__PROBLEM DESCRIPTION__.
The records below are to be reproduced exactly, with every picture left out.

__RECORDS FOR THIS EXERCISE__.
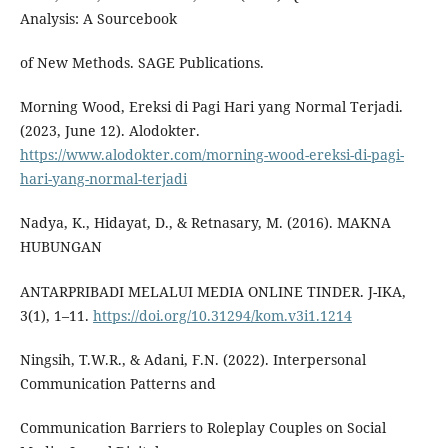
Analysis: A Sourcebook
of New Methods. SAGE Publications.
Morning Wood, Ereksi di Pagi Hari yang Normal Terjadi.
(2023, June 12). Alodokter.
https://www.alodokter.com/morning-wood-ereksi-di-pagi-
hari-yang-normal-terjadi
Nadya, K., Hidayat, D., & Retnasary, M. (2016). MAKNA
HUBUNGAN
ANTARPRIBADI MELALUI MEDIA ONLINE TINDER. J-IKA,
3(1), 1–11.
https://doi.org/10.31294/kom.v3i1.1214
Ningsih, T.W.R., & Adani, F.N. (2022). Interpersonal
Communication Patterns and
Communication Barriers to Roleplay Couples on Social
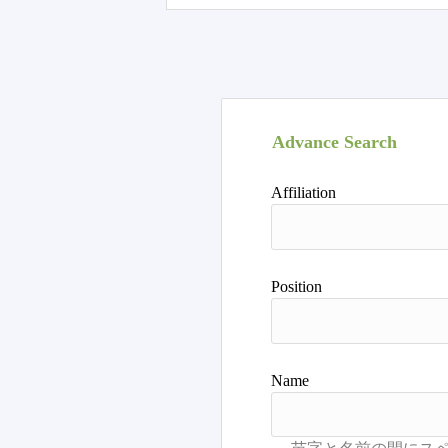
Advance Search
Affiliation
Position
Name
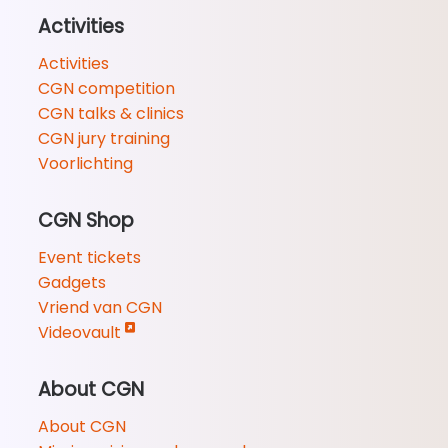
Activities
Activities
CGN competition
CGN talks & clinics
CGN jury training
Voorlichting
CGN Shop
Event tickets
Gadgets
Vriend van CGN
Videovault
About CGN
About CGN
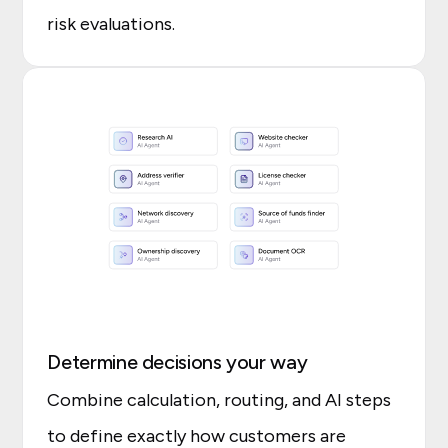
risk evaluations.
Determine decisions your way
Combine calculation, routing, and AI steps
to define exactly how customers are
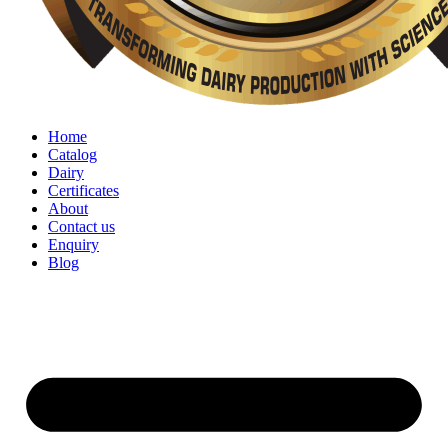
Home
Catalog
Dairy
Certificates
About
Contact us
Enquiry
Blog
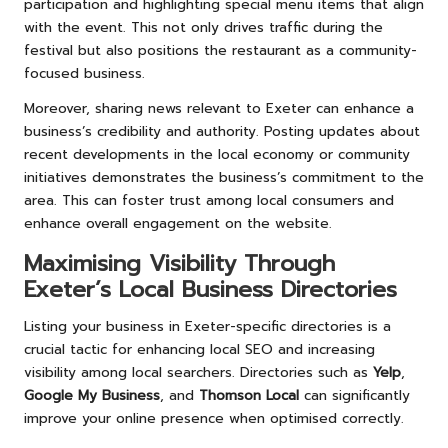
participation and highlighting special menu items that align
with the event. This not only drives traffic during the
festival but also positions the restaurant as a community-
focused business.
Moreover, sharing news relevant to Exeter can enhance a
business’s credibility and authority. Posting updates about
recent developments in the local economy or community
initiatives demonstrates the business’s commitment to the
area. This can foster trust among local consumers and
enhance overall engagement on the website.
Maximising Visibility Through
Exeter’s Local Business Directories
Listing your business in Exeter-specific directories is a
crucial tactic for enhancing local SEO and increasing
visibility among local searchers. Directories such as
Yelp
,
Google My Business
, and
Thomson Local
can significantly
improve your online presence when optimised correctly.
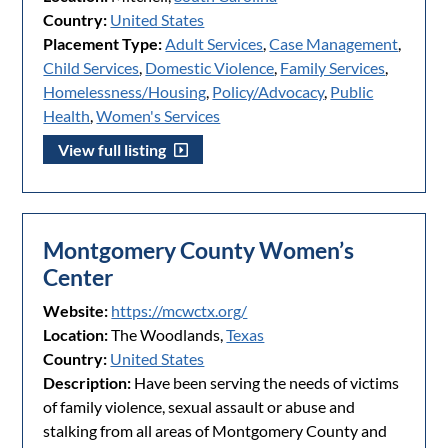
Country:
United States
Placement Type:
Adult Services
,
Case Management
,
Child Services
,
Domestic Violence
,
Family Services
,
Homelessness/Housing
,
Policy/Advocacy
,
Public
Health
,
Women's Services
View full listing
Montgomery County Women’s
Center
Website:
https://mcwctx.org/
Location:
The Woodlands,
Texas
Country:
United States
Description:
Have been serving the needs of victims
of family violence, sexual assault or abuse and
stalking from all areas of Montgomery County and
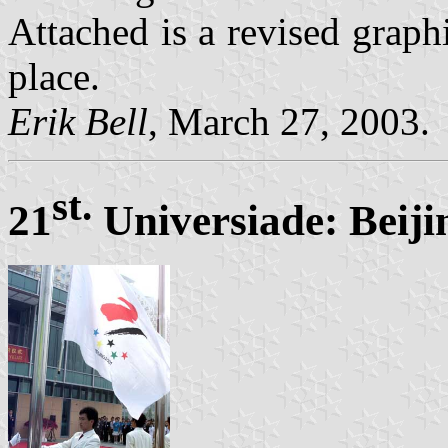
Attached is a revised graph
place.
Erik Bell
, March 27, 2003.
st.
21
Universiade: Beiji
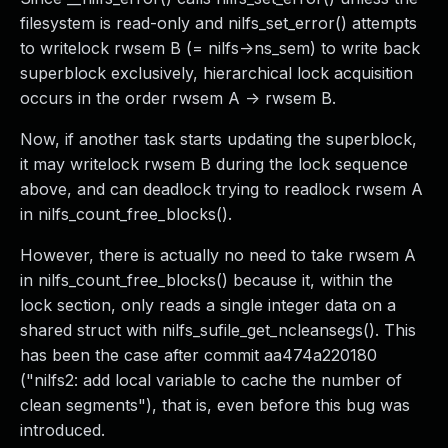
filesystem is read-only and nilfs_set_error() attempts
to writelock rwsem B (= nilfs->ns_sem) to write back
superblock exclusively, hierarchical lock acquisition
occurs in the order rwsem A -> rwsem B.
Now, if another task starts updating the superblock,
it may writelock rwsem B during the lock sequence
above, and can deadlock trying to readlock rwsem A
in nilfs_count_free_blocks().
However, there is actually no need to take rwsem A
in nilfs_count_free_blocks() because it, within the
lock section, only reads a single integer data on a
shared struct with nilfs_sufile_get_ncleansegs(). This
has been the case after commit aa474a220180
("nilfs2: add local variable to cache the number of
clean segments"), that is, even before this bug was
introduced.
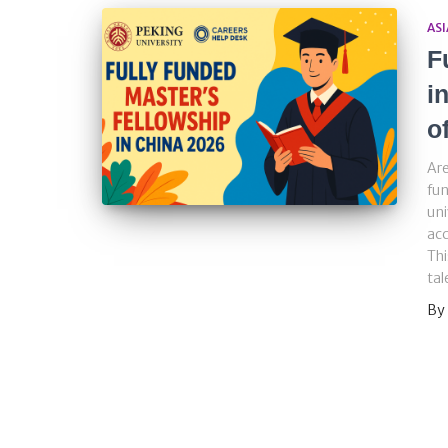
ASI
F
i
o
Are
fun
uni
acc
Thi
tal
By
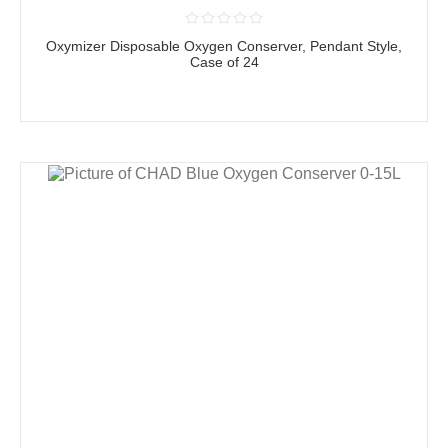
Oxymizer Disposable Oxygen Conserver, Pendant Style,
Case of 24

__EXERCISE OUTPUT__.
Analysis: A Sourcebook
of New Methods. SAGE Publications.
Morning Wood, Ereksi di Pagi Hari yang Normal Terjadi.
(2023, June 12). Alodokter.
https://www.alodokter.com/morning-wood-ereksi-di-pagi-
hari-yang-normal-terjadi
Nadya, K., Hidayat, D., & Retnasary, M. (2016). MAKNA
HUBUNGAN
ANTARPRIBADI MELALUI MEDIA ONLINE TINDER. J-IKA,
3(1), 1–11.
https://doi.org/10.31294/kom.v3i1.1214
Ningsih, T.W.R., & Adani, F.N. (2022). Interpersonal
Communication Patterns and
Communication Barriers to Roleplay Couples on Social
Advance Search
Affiliation
Position
Name
Activities
Activities
CGN competition
CGN talks & clinics
CGN jury training
Voorlichting
CGN Shop
Event tickets
Gadgets
Vriend van CGN
Videovault
About CGN
About CGN
risk evaluations.
Determine decisions your way
Combine calculation, routing, and AI steps
to define exactly how customers are
Home
Catalog
Dairy
Certificates
About
Contact us
Enquiry
Blog
participation and highlighting special menu items that align
with the event. This not only drives traffic during the
festival but also positions the restaurant as a community-
focused business.
Moreover, sharing news relevant to Exeter can enhance a
business’s credibility and authority. Posting updates about
recent developments in the local economy or community
initiatives demonstrates the business’s commitment to the
area. This can foster trust among local consumers and
enhance overall engagement on the website.
Maximising Visibility Through
Exeter’s Local Business Directories
Listing your business in Exeter-specific directories is a
crucial tactic for enhancing local SEO and increasing
visibility among local searchers. Directories such as
Yelp
,
Google My Business
, and
Thomson Local
can significantly
improve your online presence when optimised correctly.
Country:
United States
Placement Type:
Adult Services
,
Case Management
,
Child Services
,
Domestic Violence
,
Family Services
,
Homelessness/Housing
,
Policy/Advocacy
,
Public
Health
,
Women's Services
View full listing
Montgomery County Women’s
Center
Website:
https://mcwctx.org/
Location:
The Woodlands,
Texas
Country:
United States
Description:
Have been serving the needs of victims
of family violence, sexual assault or abuse and
stalking from all areas of Montgomery County and
Attached is a revised graph
place.
Erik Bell
, March 27, 2003.
st.
21
Universiade: Beiji
filesystem is read-only and nilfs_set_error() attempts
to writelock rwsem B (= nilfs->ns_sem) to write back
superblock exclusively, hierarchical lock acquisition
occurs in the order rwsem A -> rwsem B.
Now, if another task starts updating the superblock,
it may writelock rwsem B during the lock sequence
above, and can deadlock trying to readlock rwsem A
in nilfs_count_free_blocks().
However, there is actually no need to take rwsem A
in nilfs_count_free_blocks() because it, within the
lock section, only reads a single integer data on a
shared struct with nilfs_sufile_get_ncleansegs(). This
has been the case after commit aa474a220180
("nilfs2: add local variable to cache the number of
clean segments"), that is, even before this bug was
introduced.
ASI
F
i
o
Are
fun
uni
acc
Thi
tal
By
Oxymizer Disposable Oxygen Conserver, Pendant Style,
Case of 24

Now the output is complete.